Although seasonal variations and inactivity influence lipid levels, this is not confined to hibernators. In healthy humans total cholesterol peaks in December–January although the total seasonal variation is around 0.1 mmol/L only with changes in plasma volume accounting for much of the variation. ¹⁶ Two bed rest studies in humans, one lasting 35 days ¹⁷ and one lasting 20 days ¹⁸ both documented an HDL cholesterol decrease and a triglycerides increase in relation to bed rest. However, these changes are far from the drastic alterations in the same variables in brown bears. Although sedentary life style and high cholesterol levels are powerful risk factors for cardiovascular disease in humans, our histopathological findings indicate that brown bears are relatively resistant to atherosclerosis. This observation seems even more remarkable when considering that during hibernation heart rate, and thus blood flow, is reduced dramatically. In captive grizzly bears average resting heart rate is reduced from 84 to 17 beats per minute from active state to hibernation despite unchanged stroke volume. ¹⁹ When blood flow is reduced fluid shear stress is also typically reduced, and low shear stress in blood vessels is related to the forming of atherosclerotic plaques. ²⁰ But another risk factor in the atherosclerotic process—oxidative stress—is increased in hibernating American black bears ²¹ and adds to the picture of bears as unique biological models.

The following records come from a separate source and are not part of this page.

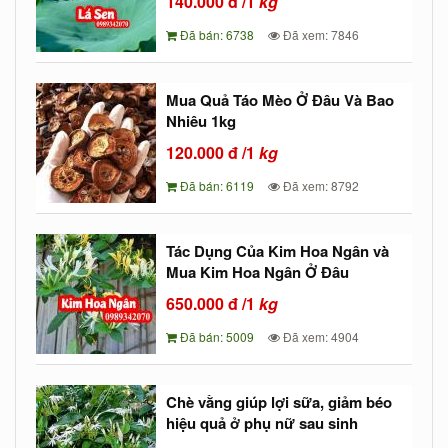
140.000
đ
/1
kg
Đã bán: 6738
Đã xem: 7846
Mua Quả Táo Mèo Ở Đâu Và Bao
Nhiêu 1kg
120.000
đ
/1
kg
Đã bán: 6119
Đã xem: 8792
Tác Dụng Của Kim Hoa Ngân và
Mua Kim Hoa Ngân Ở Đâu
650.000
đ
/1
kg
Đã bán: 5009
Đã xem: 4904
Chè vằng giúp lợi sữa, giảm béo
hiệu quả ở phụ nữ sau sinh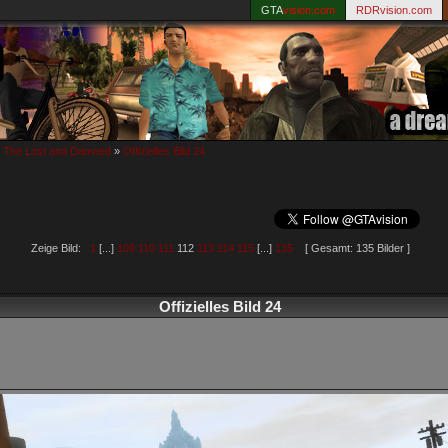
GTA
vision.com
RDRvision.com
: The Lost and Damned
»
Offizielles Bild 24
Zeige Bild:
1
[...]
109
110
111
112
113
114
115
[...]
135
[ Gesamt: 135 Bilder ]
Offizielles Bild 24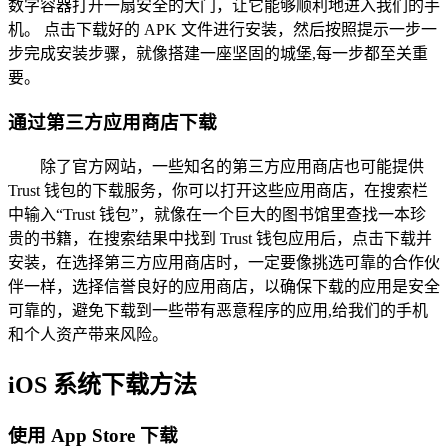
数字容器打开一扇安全的大门，让它能够顺利地进入我们的手
机。 点击下载好的 APK 文件进行安装，然后按照提示一步一
步完成安装步骤，就像搭建一座坚固的城堡,每一步都至关重
要。
通过第三方应用商店下载
除了官方网站，一些知名的第三方应用商店也可能提供
Trust 钱包的下载服务，你可以打开这些应用商店，在搜索栏
中输入“Trust 钱包”，就像在一个巨大的图书馆里查找一本珍
贵的书籍，在搜索结果中找到 Trust 钱包应用后，点击下载并
安装，在选择第三方应用商店时，一定要像挑选可靠的合作伙
伴一样，选择信誉良好的应用商店，以确保下载的应用是安全
可靠的，避免下载到一些带有恶意程序的应用,给我们的手机
和个人资产带来风险。
iOS 系统下载方法
使用 App Store 下载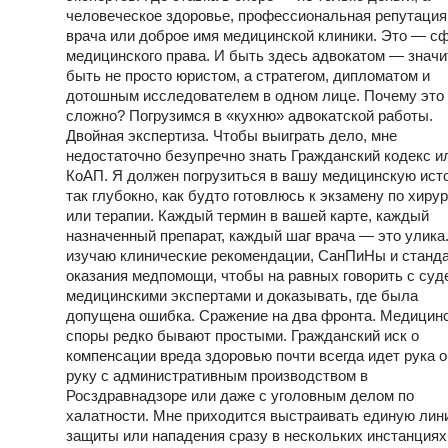
человеческое здоровье, профессиональная репутация
врача или доброе имя медицинской клиники. Это — с
медицинского права. И быть здесь адвокатом — значи
быть не просто юристом, а стратегом, дипломатом и
дотошным исследователем в одном лице. Почему это 
сложно? Погрузимся в «кухню» адвокатской работы.
Двойная экспертиза. Чтобы выиграть дело, мне
недостаточно безупречно знать Гражданский кодекс и
КоАП. Я должен погрузиться в вашу медицинскую ист
так глубокно, как будто готовлюсь к экзамену по хирур
или терапии. Каждый термин в вашей карте, каждый
назначенный препарат, каждый шаг врача — это улика
изучаю клинические рекомендации, СанПиНы и станд
оказания медпомощи, чтобы на равных говорить с суд
медицинскими экспертами и доказывать, где была
допущена ошибка. Сражение на два фронта. Медицин
споры редко бывают простыми. Гражданский иск о
компенсации вреда здоровью почти всегда идет рука 
руку с административным производством в
Росздравнадзоре или даже с уголовным делом по
халатности. Мне приходится выстраивать единую лин
защиты или нападения сразу в нескольких инстанциях,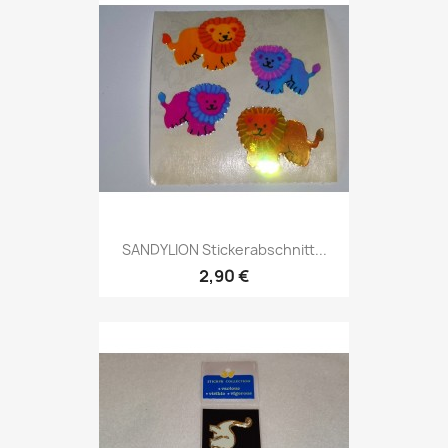
SANDYLION Stickerabschnitt...
2,90 €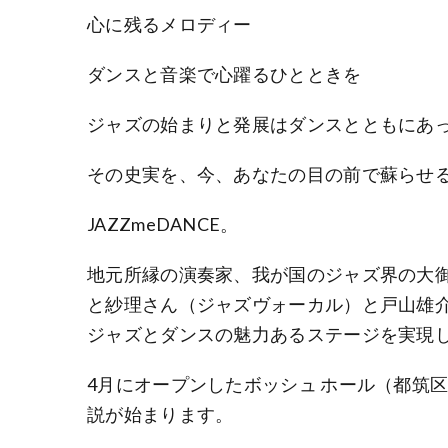
心に残るメロディー
ダンスと音楽で心躍るひとときを
ジャズの始まりと発展はダンスとともにあ
その史実を、今、あなたの目の前で蘇らせ
JAZZmeDANCE。
地元所縁の演奏家、我が国のジャズ界の大
と紗理さん（ジャズヴォーカル）と戸山雄
ジャズとダンスの魅力あるステージを実現
4月にオープンしたボッシュ ホール（都筑
説が始まります。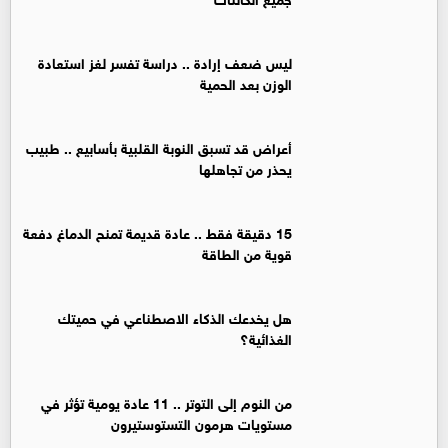
ليس ضعف إرادة .. دراسة تفسر لغز استعادة
الوزن بعد الحمية
أعراض قد تسبق النوبة القلبية بأسابيع .. طبيب
يحذر من تجاهلها
15 دقيقة فقط .. عادة قديمة تمنح الدماغ دفعة
قوية من الطاقة
هل يخدعك الذكاء الاصطناعي في حميتك
الغذائية؟
من النوم إلى التوتر .. 11 عادة يومية تؤثر في
مستويات هرمون التستوستيرون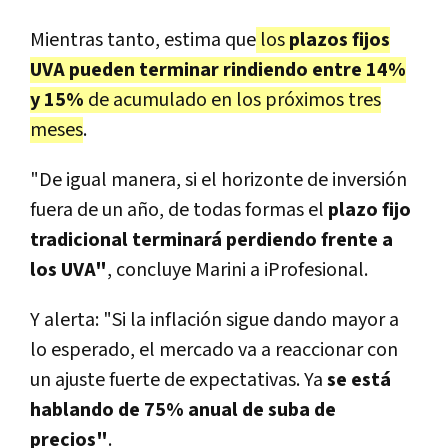
Mientras tanto, estima que
los
plazos fijos
UVA pueden terminar rindiendo entre 14%
y 15%
de acumulado en los próximos tres
meses
.
"De igual manera, si el horizonte de inversión
fuera de un año, de todas formas el
plazo fijo
tradicional terminará perdiendo frente a
los UVA"
, concluye Marini a iProfesional.
Y alerta: "Si la inflación sigue dando mayor a
lo esperado, el mercado va a reaccionar con
un ajuste fuerte de expectativas. Ya
se está
hablando de 75% anual de suba de
precios"
.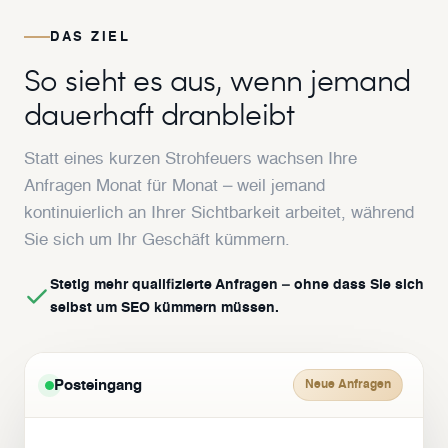
DAS ZIEL
So sieht es aus, wenn jemand
dauerhaft dranbleibt
Statt eines kurzen Strohfeuers wachsen Ihre
Anfragen Monat für Monat – weil jemand
kontinuierlich an Ihrer Sichtbarkeit arbeitet, während
Sie sich um Ihr Geschäft kümmern.
Stetig mehr qualifizierte Anfragen – ohne dass Sie sich
selbst um SEO kümmern müssen.
Posteingang
Neue Anfragen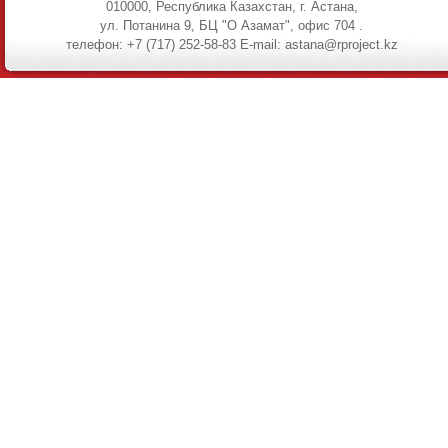
010000, Республика Казахстан, г. Астана,
ул. Потанина 9, БЦ "О Азамат", офис 704 .
телефон: +7 (717) 252-58-83 E-mail: astana@rproject.kz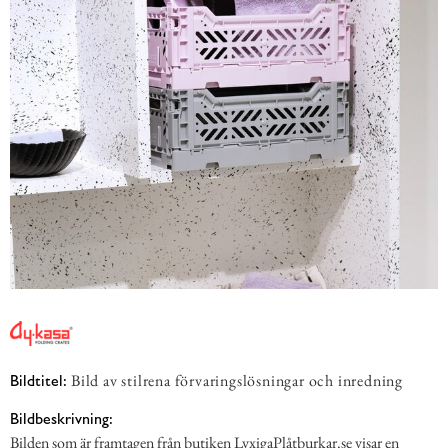
Bild av stilrena förvaringslösningar och inredning
Bildtitel:
Bildbeskrivning:
Bilden som är framtagen från butiken LyxigaPlåtburkar.se visar en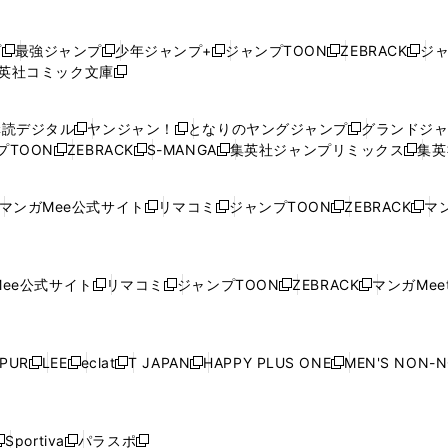
プ
最強ジャンプ
少年ジャンプ+
ジャンプTOON
ZEBRACK
ジ
新
新
新
新
新
英社コミック文庫
し
新
し
し
し
し
い
い
し
い
い
い
ウ
ウ
い
ウ
ウ
ウ
購読デジタル
ヤンジャン！
となりのヤングジャンプ
グランドジ
新
新
新
ィ
ィ
ウ
ィ
ィ
ィ
プTOON
ZEBRACK
S-MANGA
集英社ジャンプリミックス
集英
新
し
新
し
新
し
新
ン
ン
ィ
ン
ン
ン
し
い
し
い
し
い
し
ド
ド
ン
ド
ド
ド
い
ウ
い
ウ
い
ウ
い
ウ
ウ
ド
ウ
ウ
ウ
マンガMee公式サイト
リマコミ
ジャンプTOON
ZEBRACK
マン
新
新
新
新
ウ
ィ
ウ
ィ
ウ
ィ
ウ
で
で
ウ
で
で
で
し
し
し
し
し
ィ
ン
ィ
ン
ィ
ン
ィ
開
開
で
開
開
開
い
い
い
い
い
ン
ド
ン
ド
ン
ド
ン
く
く
開
く
く
く
ウ
ウ
ウ
ウ
ウ
ド
ウ
ド
ウ
ド
ウ
ド
ee公式サイト
リマコミ
ジャンプTOON
ZEBRACK
マンガMeet
く
新
新
新
新
ィ
ィ
ィ
ィ
ィ
ウ
で
ウ
で
ウ
で
ウ
し
し
し
し
ン
ン
ン
ン
ン
で
開
で
開
で
開
で
い
い
い
い
ド
ド
ド
ド
ド
開
く
開
く
開
く
開
ウ
ウ
ウ
ウ
ウ
ウ
ウ
ウ
ウ
PUR
LEE
eclat
T JAPAN
HAPPY PLUS ONE
MEN'S NON-
く
く
く
く
新
新
新
新
新
ィ
ィ
ィ
ィ
で
で
で
で
で
し
し
し
し
し
ン
ン
ン
ン
開
開
開
開
開
い
い
い
い
い
ド
ド
ド
ド
く
く
く
く
く
ウ
ウ
ウ
ウ
ウ
ウ
ウ
ウ
ウ
Sportiva
パラスポ
新
新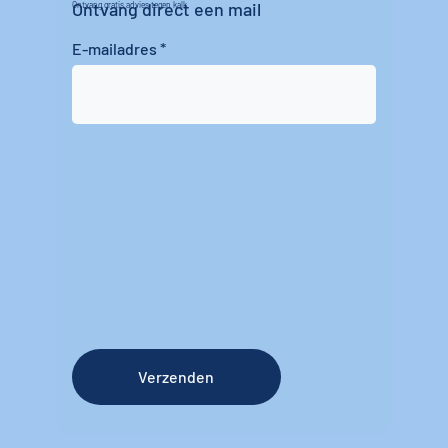
Ontvang direct een mail
Ontvang gratis advies tegen kalk
E-mailadres
Verzenden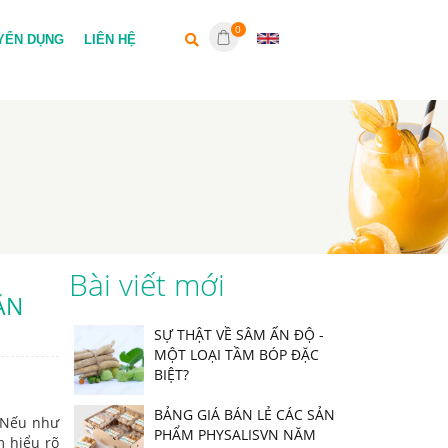
0
YỂN DỤNG
LIÊN HỆ
Bài viết mới
ĂN
SỰ THẬT VỀ SÂM ẤN ĐỘ -
MỘT LOẠI TẦM BÓP ĐẶC
BIỆT?
BẢNG GIÁ BÁN LẺ CÁC SẢN
. Nếu như
PHẨM PHYSALISVN NĂM
m hiểu rõ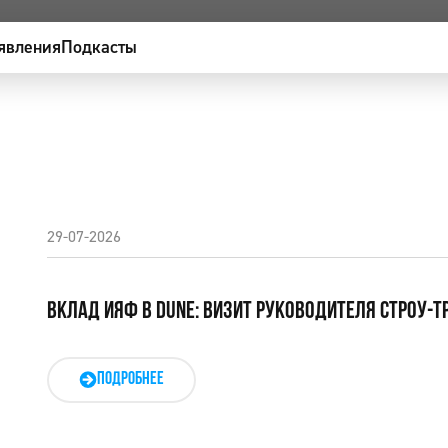
явления
Подкасты
29-07-2026
ВКЛАД ИЯФ В DUNE: ВИЗИТ РУКОВОДИТЕЛЯ СТРОУ-Т
ПОДРОБНЕЕ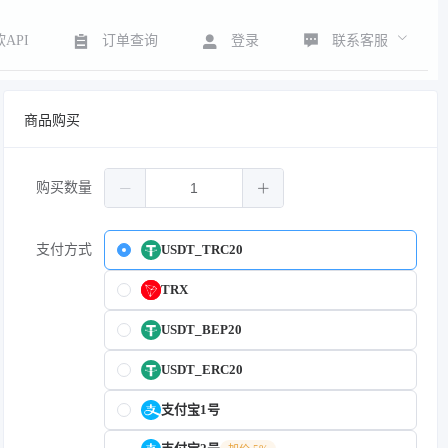
联系客服
API
订单查询
登录
商品购买
购买数量
支付方式
USDT_TRC20
TRX
USDT_BEP20
USDT_ERC20
支付宝1号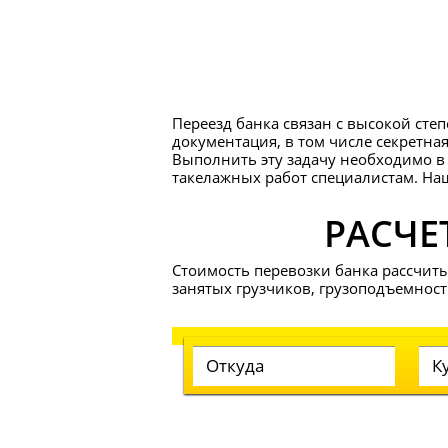
Переезд банка связан с высокой ст
документация, в том числе секретн
Выполнить эту задачу необходимо в
такелажных работ специалистам. На
РАСЧЕ
Стоимость перевозки банка рассчиты
занятых грузчиков, грузоподъемност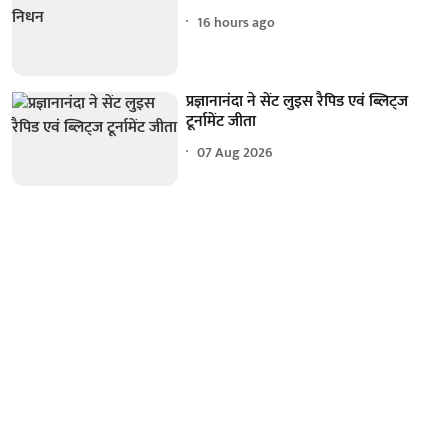
16 hours ago
प्रज्ञानानंदा ने सेंट लुइस रैपिड एवं ब्लिट्ज
टूर्नामेंट जीता
07 Aug 2026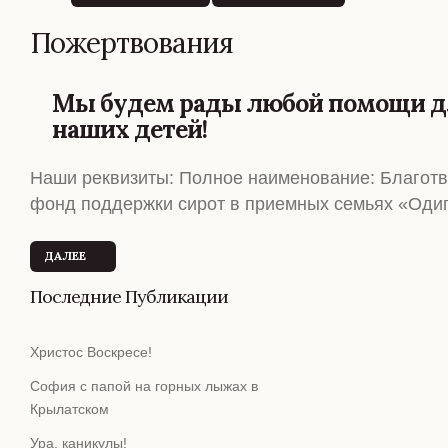
Пожертвования
Мы будем рады любой помощи д
наших детей!
Наши реквизиты: Полное наименование: Благот
фонд поддержки сирот в приемных семьях «Оди
ДАЛЕЕ
Последние Публикации
Христос Воскресе!
София с папой на горных лыжах в
Крылатском
Ура, каникулы!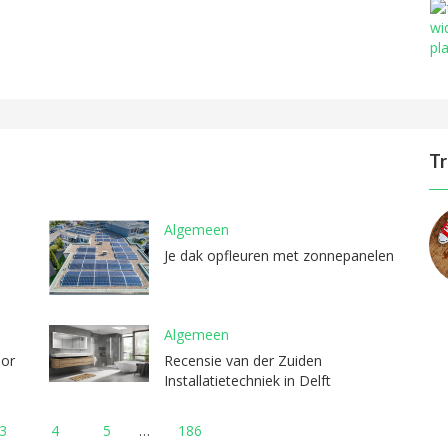
Tr
Algemeen
Je dak opfleuren met zonnepanelen
Algemeen
oor
Recensie van der Zuiden
Installatietechniek in Delft
3
4
5
…
186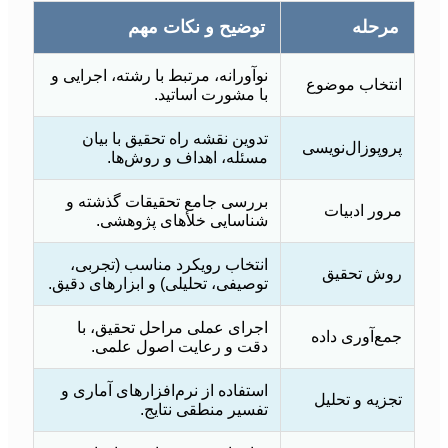
مرحله
توضیح و نکات مهم
نوآورانه، مرتبط با رشته، اجرایی و
انتخاب موضوع
با مشورت اساتید.
تدوین نقشه راه تحقیق با بیان
پروپوزال‌نویسی
مسئله، اهداف و روش‌ها.
بررسی جامع تحقیقات گذشته و
مرور ادبیات
شناسایی خلأهای پژوهشی.
انتخاب رویکرد مناسب (تجربی،
روش تحقیق
توصیفی، تحلیلی) و ابزارهای دقیق.
اجرای عملی مراحل تحقیق، با
جمع‌آوری داده
دقت و رعایت اصول علمی.
استفاده از نرم‌افزارهای آماری و
تجزیه و تحلیل
تفسیر منطقی نتایج.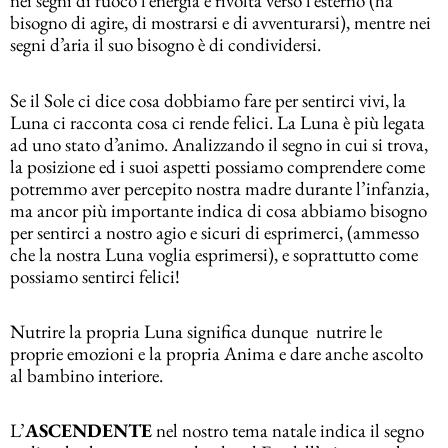
nei segni di fuoco l’energia è rivolta verso l’esterno (ha
bisogno di agire, di mostrarsi e di avventurarsi), mentre nei
segni d’aria il suo bisogno è di condividersi.
Se il Sole ci dice cosa dobbiamo fare per sentirci vivi, la
Luna ci racconta cosa ci rende felici. La Luna è più legata
ad uno stato d’animo. Analizzando il segno in cui si trova,
la posizione ed i suoi aspetti possiamo comprendere come
potremmo aver percepito nostra madre durante l’infanzia,
ma ancor più importante indica di cosa abbiamo bisogno
per sentirci a nostro agio e sicuri di esprimerci, (ammesso
che la nostra Luna voglia esprimersi), e soprattutto come
possiamo sentirci felici!
Nutrire la propria Luna significa dunque nutrire le
proprie emozioni e la propria Anima e dare anche ascolto
al bambino interiore.
L’
ASCENDENTE
nel nostro tema natale indica il segno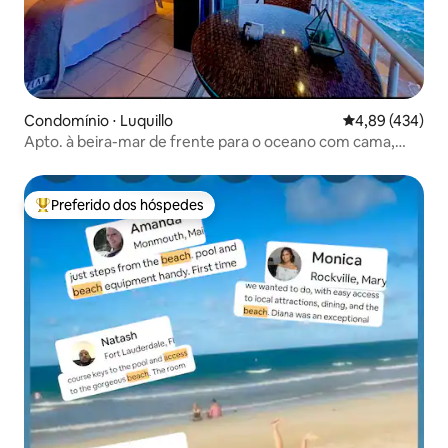
Condomínio ⋅ Luquillo
4,89 de uma av
4,89 (434)
Apto. à beira-mar de frente para o oceano com cama,
vista da cidade e piscina
Preferido dos hóspedes
Entre os melhores preferidos dos hóspedes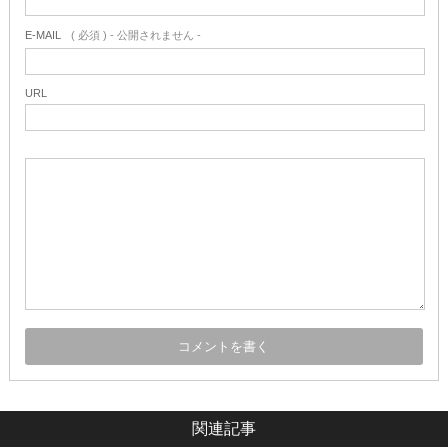
E-MAIL
( 必須 ) - 公開されません -
URL
関連記事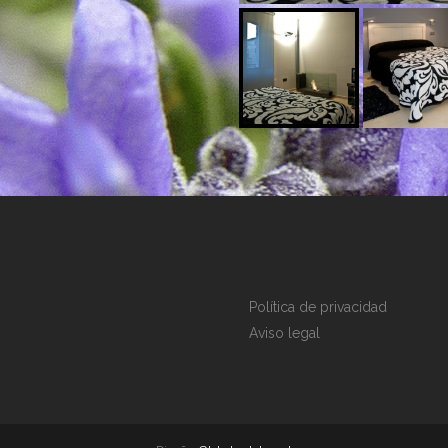
Política de privacidad
Aviso legal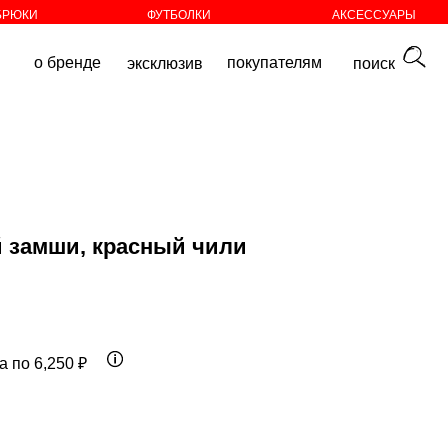
БРЮКИ
ФУТБОЛКИ
АКСЕССУАРЫ
покупателям
эксклюзив
поиск
й замши, красный чили
а по 6,250 ₽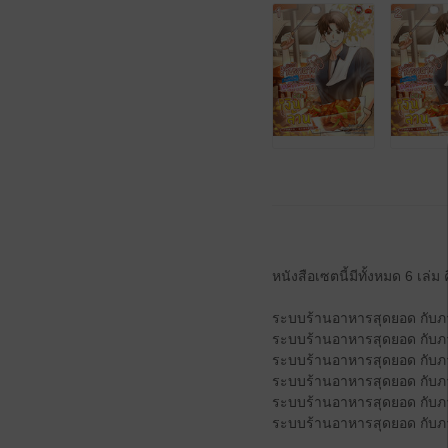
หนังสือเซตนี้มีทั้งหมด 6 เล่ม 
ระบบร้านอาหารสุดยอด กับภารก
ระบบร้านอาหารสุดยอด กับภารก
ระบบร้านอาหารสุดยอด กับภารก
ระบบร้านอาหารสุดยอด กับภารก
ระบบร้านอาหารสุดยอด กับภารก
ระบบร้านอาหารสุดยอด กับภารก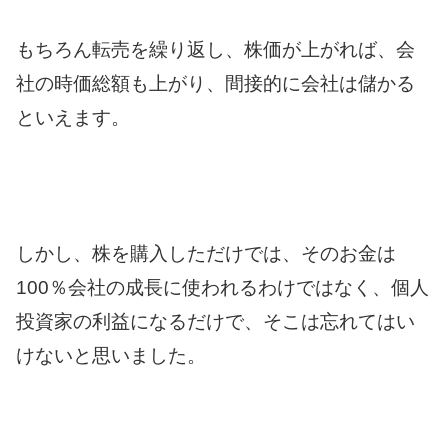
もちろん転売を繰り返し、株価が上がれば、会
社の時価総額も上がり、間接的に会社は儲かる
といえます。
しかし、株を購入しただけでは、そのお金は
100％会社の成長に使われるわけではなく、個人
投資家の利益になるだけで、そこは忘れてはい
けないと思いました。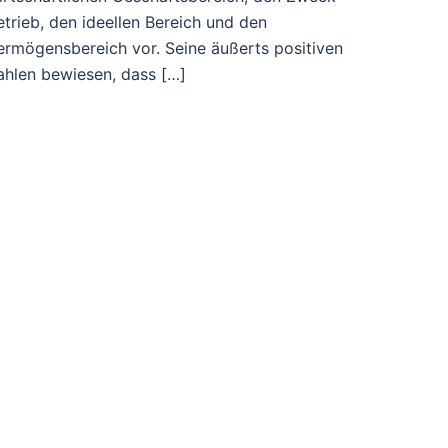
etrieb, den ideellen Bereich und den
ermögensbereich vor. Seine äußerts positiven
ahlen bewiesen, dass […]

The instrument and methods used in this study are routinely used for measuring blood levels of total cholesterol, LDL, HDL, and triglycerides in human samples. To the best of our knowledge, the methods have not yet been validated for use in bears. However, in veterinary clinics identical analyses, using the same instruments and reagents, are routinely performed in a wide variety of animal species (e.g., horse, monkey, and lizard). Our methodology for measuring LDL cholesterol is not a routine veterinary technique, but is also an enzymatic colormetric method, which must be considered reliable irrespective of species. It is a limitation to our study that plasma lipid measurements were done in one group of bears whereas histopathology was investigated in another group. However, the last group was older, thus increasing the chance of detecting atherosclerotic changes. As cholesterol levels rise with age in humans ²² we have no reason to believe that cholesterol levels were lower in the bears shot during hunting. One could argue that the histopathological examinations were done in bears too young to develop atherosclerosis. However, brown bears typically reach reproductive maturity before the age of 5 years and rarely live to after the age of 25. ²³ Human data supports that early findings of atherosclerosis can be present at a very young age. ²⁴ Had we also measured additional fatty acids and lipoprotein lipase (lipogenic) or hormone‐sensitive lipase (lipolytic) we could have speculated in the causes of raised cholesterol in bears, but this was outside our scope.

Conclusion

We conclude that brown bear total cholesterol and triglyceride levels peak during hibernation and are considerably higher than human levels. Despite this and regardless of exposure to other factors constituting risks for development of cardiovascular disease in humans (obesity, physical inactivity, and circulatory slow flow during hibernation) we found no signs of atherosclerosis in brown bears. We hypothesize that brown bear resistance to atherosclerosis may serve as a biological model for prevention of cardiovascular disease in humans. Future studies must determine the biological mechanisms behind this resistance and whether for example the inflammatory or antioxidant defense systems, cholesterol recycling, endocrinological changes, or perhaps even how bears handle mental stress could improve our understanding.

Sources of Funding

This study was supported by a researcher network grant from NordForsk (an organization under the Nordic Council of Ministers. Project number 44042).

Conflict of Interests

The authors declare that they have no financial, personal, or professional associations that could be perceived as interfering with the objectivity of the study.

Acknowledgments

We thank the Scandinavian Brown Bear Research Project for excellent collaboration and the accredited Clinical Chemical Laboratory at Örebro University Hospital, for help with hematology and biochemical analysis. We wish to explain our gratitude to Sven Brunberg for organization, logistics and capture of bears, to Johan Josefsson for handling of blood in the field, to Christina Gustafsson for technical assistance with blood sample analysis, and to Bente Wormstrup and Mette Skov Mikkelsen for preparation of histological specimens.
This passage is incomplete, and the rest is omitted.